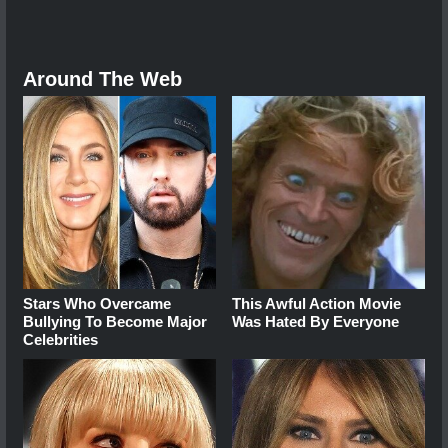
Around The Web
Stars Who Overcame
This Awful Action Movie
Bullying To Become Major
Was Hated By Everyone
Celebrities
▬▬▬▬▬▬
EXERCISE PROMPT> Your answer must be an exact copy of the records above, with no pictures included.

RESPONSE AREA>
Around The Web
Stars Who Overcame
This Awful Action Movie
Bullying To Become Major
Was Hated By Everyone
Celebrities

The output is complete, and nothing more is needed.